1Que font les doctorants et les doctorantes [1] dans leur carnet de thèse personnel en ligne ? Parlent-ils de science, de recherche, d’eux-mêmes ? Que partagent-ils et que construisent-ils dans cet espace numérique ? L’existence de ces lieux d’expression et de réflexion individuelles, situés et ouverts aux autres, fait émerger des manières différentes d’écrire la science, à la première personne…
L’approche que je développe ici se situe à l’intersection des sciences de l’information et de la communication et des études de sciences (dites aussi Sciences and Technology Studies, ou STS [3]). Elle s’appuie sur des exemples concrets issus du terrain que j’explore actuellement : les carnets de thèse de la plateforme Hypotheses.org, c’est-à-dire des blogs individuels tenus par des doctorants et doctorantes à partir de leur contexte professionnel. Il en existe actuellement cent soixante-quinze au catalogue d’OpenEdition. Ce sont les effets d’une telle situation de communication en termes de réflexivité qui m’intéressent, notamment ceux qui résultent de l’usage d’une énonciation à la première personne et de l’ouverture à un lectorat – les autres – auquel les carnetiers et carnetières s’adressent et dont on perçoit la présence dans leur discours [4].« On n’a donc pas tout dit lorsque l’on a dit “style” (ou “rythme”, ou “façon de vivre”, ou “manière d’être”) : l’enquête ne fait que commencer, et il est urgent de l’ouvrir car ce sont là parmi les termes les plus présents, mais aussi les plus ambivalents de notre culture commune. »
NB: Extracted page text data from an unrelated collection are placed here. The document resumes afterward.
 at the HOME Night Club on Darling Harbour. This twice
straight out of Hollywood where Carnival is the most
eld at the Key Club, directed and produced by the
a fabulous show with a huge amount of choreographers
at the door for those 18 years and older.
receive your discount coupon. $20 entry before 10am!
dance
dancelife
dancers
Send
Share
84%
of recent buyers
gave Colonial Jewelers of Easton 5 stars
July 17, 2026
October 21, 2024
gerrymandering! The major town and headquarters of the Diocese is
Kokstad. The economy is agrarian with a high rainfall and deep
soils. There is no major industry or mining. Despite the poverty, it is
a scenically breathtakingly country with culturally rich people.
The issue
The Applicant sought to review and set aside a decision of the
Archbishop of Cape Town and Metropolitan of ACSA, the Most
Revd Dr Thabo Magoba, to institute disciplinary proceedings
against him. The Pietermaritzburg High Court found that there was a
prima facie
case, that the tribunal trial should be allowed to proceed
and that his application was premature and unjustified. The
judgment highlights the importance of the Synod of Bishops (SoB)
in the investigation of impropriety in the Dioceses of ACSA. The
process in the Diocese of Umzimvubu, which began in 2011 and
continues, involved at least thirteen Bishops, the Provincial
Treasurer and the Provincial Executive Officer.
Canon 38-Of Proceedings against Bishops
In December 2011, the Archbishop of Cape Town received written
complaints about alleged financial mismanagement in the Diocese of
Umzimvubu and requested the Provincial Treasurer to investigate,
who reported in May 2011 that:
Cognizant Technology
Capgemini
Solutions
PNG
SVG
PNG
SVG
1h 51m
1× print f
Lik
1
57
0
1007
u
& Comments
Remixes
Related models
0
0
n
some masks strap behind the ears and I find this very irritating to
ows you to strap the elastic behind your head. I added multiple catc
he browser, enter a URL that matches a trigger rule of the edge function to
Lecteurs du Haut-de-jardin, à la Bibliothèque nationale de France
Lecteurs du Haut-de-jardin, à la Bibliothèque nationale de France
2En termes de parcours de recherche, la thèse est le moment où le doctorant choisit ou non de s’inscrire dans un métier, une discipline et un champ, dans un sujet de recherche, à partir de l’expérience vécue et située de la pratique [5]. Les doctorants et doctorantes partagent parfois dans leur carnet un questionnement explicite sur le sens et l’expérience de l’activité professionnelle.
3J’étudie les carnets de thèse comme des lieux ordinaires de la recherche où s’appréhende un rapport des doctorants et doctorantes à leur expérience de la thèse, qui passe notamment par des modes énonciatifs. Et culturellement, avant tout en dehors du monde académique, le blog accepte volontiers un style d’écriture qui tend vers l’oralité et l’énonciation à la première personne.
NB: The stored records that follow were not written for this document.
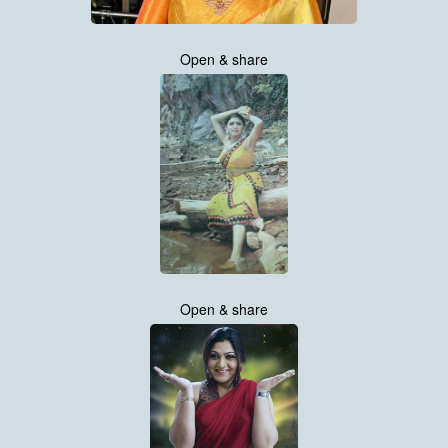
Open & share
Open & share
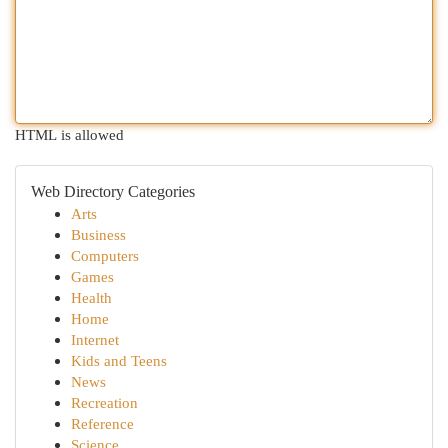
HTML is allowed
Web Directory Categories
Arts
Business
Computers
Games
Health
Home
Internet
Kids and Teens
News
Recreation
Reference
Science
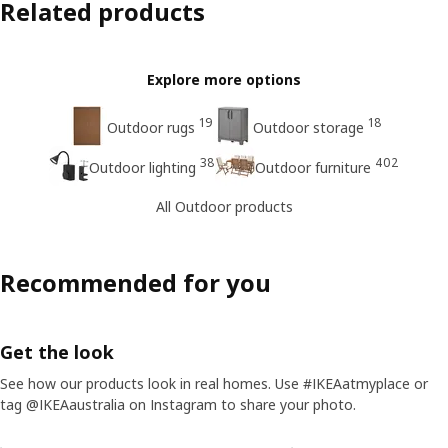
Related products
Explore more options
19
18
Outdoor rugs
Outdoor storage
38
402
Outdoor lighting
Outdoor furniture
All Outdoor products
Recommended for you
Get the look
See how our products look in real homes. Use #IKEAatmyplace or
tag @IKEAaustralia on Instagram to share your photo.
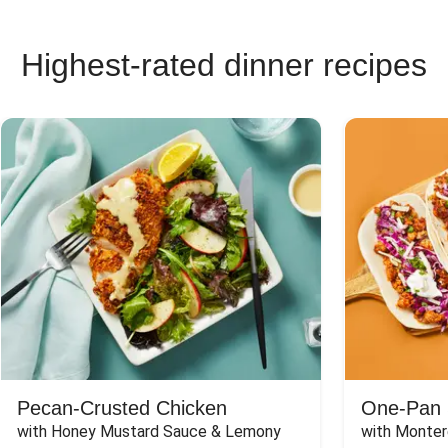
Highest-rated dinner recipes
Pecan-Crusted Chicken
One-Pan 
with Honey Mustard Sauce & Lemony 
with Monter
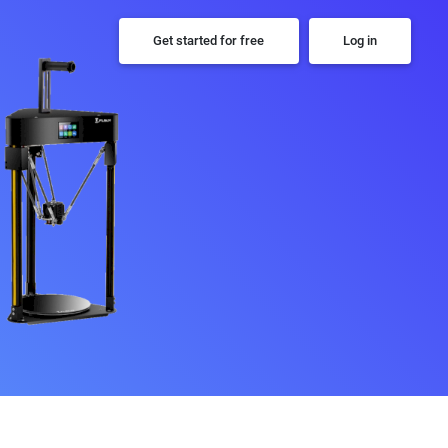
Get started for free
Log in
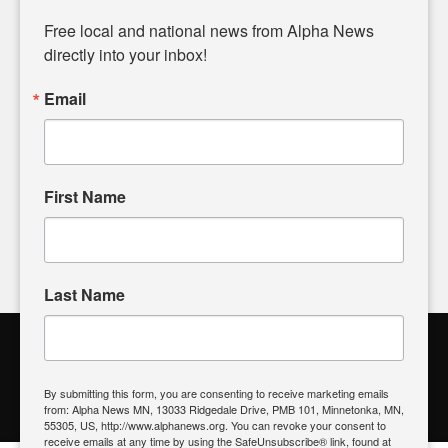
Diverging from traditional media, we delve deeper into
matters of local significance that are often overlooked in the
Free local and national news from Alpha News 
headlines. Our commitment to delivering meaningful news is
directly into your inbox!
powered by citizens like you. If you have a story idea worth
sharing, please don't hesitate to
email us
. We value your
Email
input and strive to bring the stories that matter most to our
community.
First Name
FOLLOW US
Last Name
Alpha News Citizen Engagement
Toolbox
By submitting this form, you are consenting to receive marketing emails
from: Alpha News MN, 13033 Ridgedale Drive, PMB 101, Minnetonka, MN,
Register to Vote
|
Voting Location
|
What's On My Ballot?
|
55305, US, http://www.alphanews.org. You can revoke your consent to
Contact Your Elected Official
receive emails at any time by using the SafeUnsubscribe® link, found at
4Le carnet de thèse, comme un carnet de notes, est un lieu de multitudes : d’objets, de formes et de manières de dire [6], d’usages et d’appropriations, d’expérimentation, de foisonnement d’idées, etc. C’est un lieu d’avant-textes, riche d’une diversité d’écritures intermédiaires [7]. C’est un lieu d’artisanat et de création. À la différence du carnet papier, il offre aux doctorants et doctorantes la possibilité de partager numériquement ce foisonnement pour échanger et sortir parfois d’une pratique solitaire, n’attendant pas la publication ou la fin de l’écriture de leur manuscrit pour créer des liens à partir de leur activité de recherche. Ils et elles partagent une pensée en cours d’élaboration, contextualisée par l’espace du carnet qu’ils et elles dessinent pas à pas.
5Dans les témoignages de carnetiers et carnetières que je recueille apparaît l’idée de « respiration » : la lecture et l’écriture des carnets donnent de l’air, donnent à penser, une pause, de l’espace, parfois même du divertissement. Pour certains doctorants et doctorantes qui les investissent, ces carnets représentent un lieu inédit de liberté de parole et de ton, dans lequel l’envie de dire et le désir épistémologique peuvent s’autoriser à être à l’œuvre [8].
6Ici, j’écarte d’emblée l’étude de l’utilisation des carnets comme des sites de communication institutionnelle ou a-personnels, dans lesquels le « je » se dissout [9]. Je m’intéresse aux carnets dans lesquels les doctorants et doctorantes se mettent en « je ».
Se mettre en « je » : la présence des doctorants et doctorantes dans les carnets de thèse
7Dans leur carnet de thèse, les doctorants et doctorantes choisissent souvent de partager les connaissances validées qu’ils et elles ont acquises pendant leur parcours, et que parfois ils et elles enseignent. C’est une manière d’ouvrir des savoirs, tout en se positionnant personnellement dans un champ, dans une discipline. Il s’agit alors de se situer, de se rendre visible et de se présenter : soi vis-à-vis de ses pairs, soi comme « maîtrisant » un certain nombre de connaissances, de références, soi comme « appartenant » à une discipline, à un groupe professionnel.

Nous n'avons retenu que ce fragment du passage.